La juventud de algunos países africanos ha salido a reclamar su turno. Por agradecidos que estén con los que tomaron el mando al momento de la partida de los poderes coloniales, los jóvenes no se van a quedar mirando hacia atrás y a reiterar propósitos de otra época. Si ya se consumó la independencia, todavía falta darle contenido. Además, los jóvenes no están dispuestos a permitir que la corrupción siga siendo marca de la vida política y económica de sus países. 

Todo esto hace pensar que la juventud está dispuesta, en lugares muy puntuales, y con argumentos entendibles, a que se produzca algo así como una “primavera africana”, no ya en las costas del Mediterráneo, como sucedió con la Primavera Arabe, que comenzó en Túnez con la autoinmolación de Mohamed Bouazizi, cuando las cosas eran en Túnez parecidas a las de ahora en otras partes. 

En Kenia, a finales de junio de este año, una protesta contra el aumento de impuestos irrumpió en el parlamento en Nairobi, puso en fuga a los diputados, se apropió del martillo ceremonial que regulaba las discusiones y le prendió fuego al edificio. En Uganda, en julio, los jóvenes salieron a las calles de Kampala, a pesar de la prohibición del gobierno, para denunciar la corrupción y reclamar la destitución de funcionarios involucrados en ella. Poco después, en Nigeria, el país con la economía más grande del continente, la gente acosada por el costo de vida protestó durante diez días en contra del mal gobierno, a pesar de las extremas medidas adoptadas para impedirlo. 

Como en tantas partes del mundo, los ciudadanos en esos países de África no se sienten bien representados ni bien gobernados. No importa que haya elecciones, pues en el fondo no hay verdaderas alternativas. La clase política se profesionaliza y se arraiga en diferentes instancias del Estado, de manera que, a pesar de sus diferencias, mantiene el monopolio del poder. La gente de pronto se ilusiona con ellos, pero cada vez les cree menos. Y el desencanto que se suma a la incredulidad se ve acrecentado no solo con la corrupción sino con el costo de vida para los sectores populares, mientras gobernantes y políticos se dan delante de todo mundo una vida de millonarios por cuenta del erario. En Kenia, por ejemplo, los políticos son extremadamente bien pagos y tienen acceso a numerosos privilegios. En Nigeria se anunció que el presidente piensa comprar un nuevo avión de 13 millones de dólares. Así, en un continente que tiene 54 países, crece el espectáculo de la diferencia creciente en el seno de sociedades en las que las mayorías están condenadas apenas a sobrevivir. 
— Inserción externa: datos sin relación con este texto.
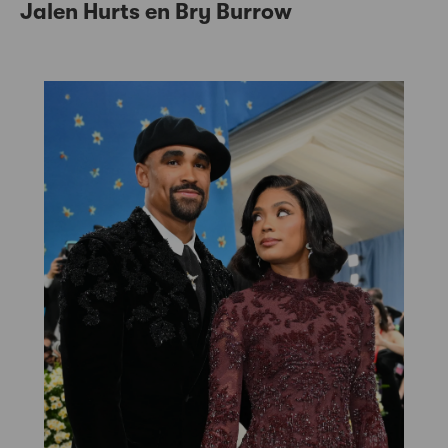
Jalen Hurts en Bry Burrow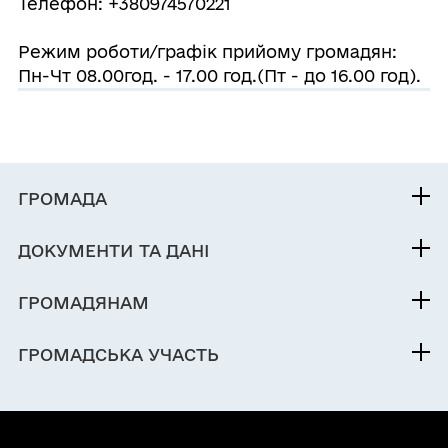
Телефон: +380974570221
Режим роботи/графік прийому громадян:
Пн-Чт 08.00год. - 17.00 год.(Пт - до 16.00 год).
ГРОМАДА
Контакти та звернення
ДОКУМЕНТИ ТА ДАНІ
Голова
Фінанси
Паспорт громади
ГРОМАДЯНАМ
Кабінет мешканця
ГРОМАДСЬКА УЧАСТЬ
Послуги
Електронні петиції
Чат-бот «СВОЇ»
Довідник закладів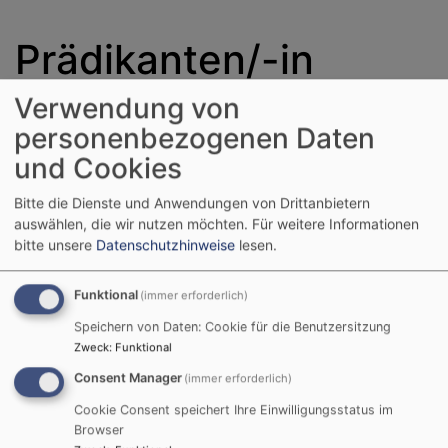
Prädikanten/-in
Verwendung von
personenbezogenen Daten
und Cookies
Die Apostelkirche
ist in der
Bitte die Dienste und Anwendungen von Drittanbietern
glücklichen Lage,
auswählen, die wir nutzen möchten.
Für weitere Informationen
mit Jutta Kieler-
bitte unsere
Datenschutzhinweise
lesen.
Winter (Foto),
Johannes Heubl und
Funktional
(immer erforderlich)
Bernhard Dausend
Speichern von Daten: Cookie für die Benutzersitzung
drei Prädikanten in
Zweck
:
Funktional
der eigenen
Consent Manager
(immer erforderlich)
Gemeinde zu haben.
Cookie Consent speichert Ihre Einwilligungsstatus im
Prädikanten sind
Browser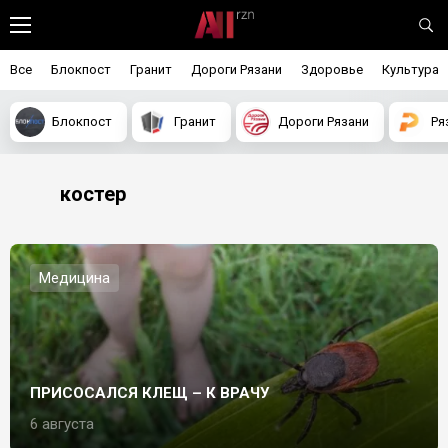
Все
Блокпост
Гранит
Дороги Рязани
Здоровье
Культура
Блокпост
Гранит
Дороги Рязани
Ря
костер
Медицина
ПРИСОСАЛСЯ КЛЕЩ – К ВРАЧУ
6 августа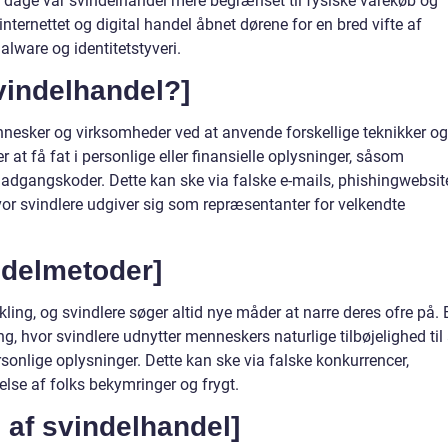
e dage var svindelhandel mere begrænset til fysiske varekøb og
 internettet og digital handel åbnet dørene for en bred vifte af
lware og identitetstyveri.
vindelhandel?]
nnesker og virksomheder ved at anvende forskellige teknikker og
r at få fat i personlige eller finansielle oplysninger, såsom
r adgangskoder. Dette kan ske via falske e-mails, phishingwebsit
or svindlere udgiver sig som repræsentanter for velkendte
ndelmetoder]
kling, og svindlere søger altid nye måder at narre deres ofre på. 
ng, hvor svindlere udnytter menneskers naturlige tilbøjelighed til 
rsonlige oplysninger. Dette kan ske via falske konkurrencer,
lse af folks bekymringer og frygt.
g af svindelhandel]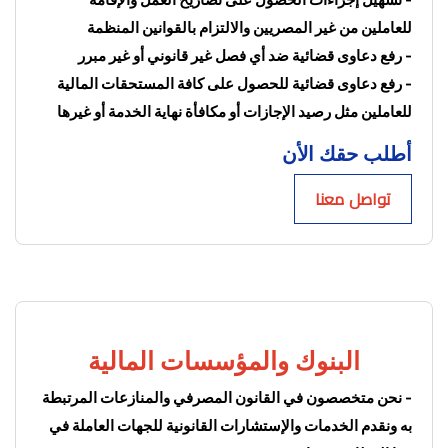
للعاملين من غير المصريين والالتزام بالقوانين المنظمة
- رفع دعاوى قضائية ضد أي فصل غير قانوني أو غير مبرر
- رفع دعاوى قضائية للحصول على كافة المستحقات المالية 
للعاملين مثل رصيد الإجازات أو مكافأة نهاية الخدمة أو غيرها
أطلب حقك الأن
تواصل معنا
البنوك والمؤسسات المالية
- نحن متخصصون في القانون المصرفي والمنازعات المرتبطة 
به ونقدم الخدمات والإستشارات القانونية للجهات العاملة في 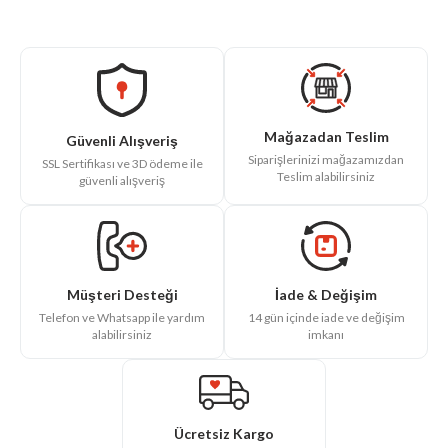
Mağazadan Teslim
Güvenli Alışveriş
Siparişlerinizi mağazamızdan
SSL Sertifikası ve 3D ödeme ile
Teslim alabilirsiniz
güvenli alışveriş
İade & Değişim
Müşteri Desteği
14 gün içinde iade ve değişim
Telefon ve Whatsapp ile yardım
imkanı
alabilirsiniz
Ücretsiz Kargo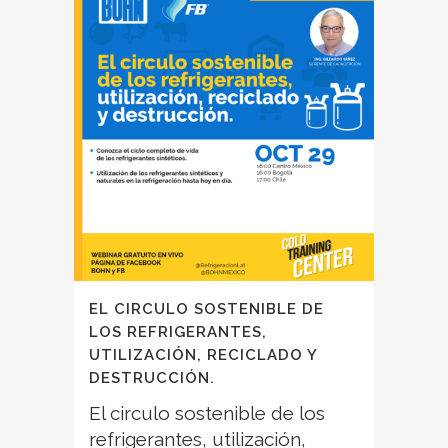
EL CIRCULO SOSTENIBLE DE
LOS REFRIGERANTES,
UTILIZACIÓN, RECICLADO Y
DESTRUCCIÓN.
El circulo sostenible de los
refrigerantes, utilización,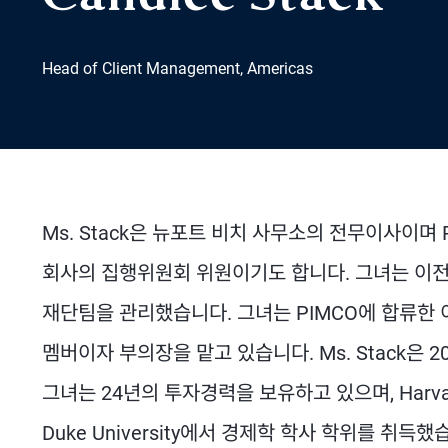
Head of Client Management, Americas
Ms. Stack은 뉴포트 비치 사무소의 전무이사이며
회사의 집행위원회 위원이기도 합니다. 그녀는 이전에
재단팀을 관리했습니다. 그녀는 PIMCO에 합류한 
멤버이자 부의장을 맡고 있습니다. Ms. Stack은
그녀는 24년의 투자경력을 보유하고 있으며, Harvar
Duke University에서 경제학 학사 학위를 취득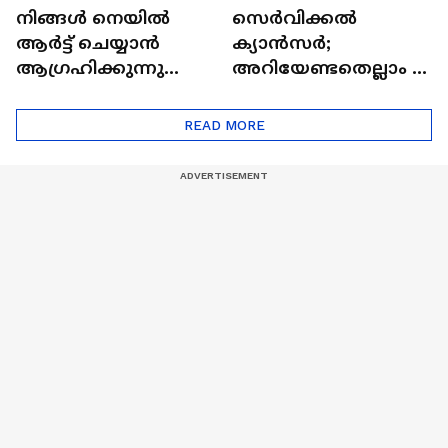
നിങ്ങൾ നെയിൽ
സെർവിക്കൽ
ആർട്ട് ചെയ്യാൻ
ക്യാൻസർ;
ആഗ്രഹിക്കുന്നുണ്ടോ
അറിയേണ്ടതെല്ലാം |
? അറിയാം
Doctor In | Cervical
ട്രെൻഡിനെക്കുറിച്ച് |
Cancer
READ MORE
Nail Art | Trends Cafe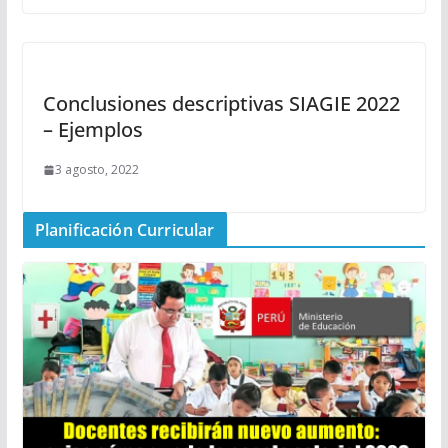
Conclusiones descriptivas SIAGIE 2022
– Ejemplos
3 agosto, 2022
Planificación Curricular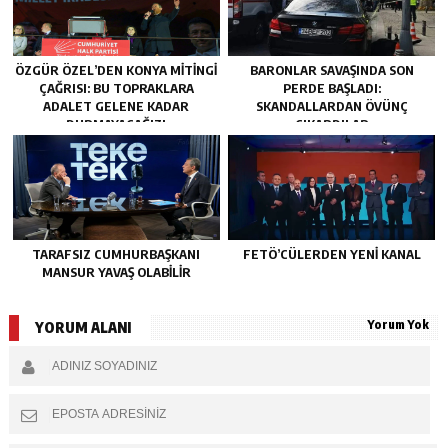
ÖZGÜR ÖZEL’DEN KONYA MITINGI
BARONLAR SAVAŞINDA SON
ÇAĞRISI: BU TOPRAKLARA
PERDE BAŞLADI:
ADALET GELENE KADAR
SKANDALLARDAN ÖVÜNÇ
DURMAYACAĞIZ!
ÇIKARDILAR
TARAFSIZ CUMHURBAŞKANI
FETÖ’CÜLERDEN YENI KANAL
MANSUR YAVAŞ OLABİLİR
Yorum Yok
YORUM ALANI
Observadores experimentados advierten un clima de inconformidad que va más allá de Nigeria, Uganda y Kenia y ya se manifestó en Argelia, Burkina Faso, Sudán, Angola, Benín y Burundi. No se trata de la oleada golpista que también se ha dado, que puede ser simplemente más de lo mismo. Es más bien la furia de la gente que, aquí y allí, se inspira mutuamente a reclamar por unas condiciones de vida dignas en lugar de la aceleración de las diferencias sociales.  Es el reclamo de nuevas generaciones que, como en Bangladesh, no le hallan mayor gracia a que les refrieguen las hazañas de los creadores de esos nuevos Estados. Es la caducidad de generaciones que ya tuvieron su turno y ahora se lo deben ceder a otras.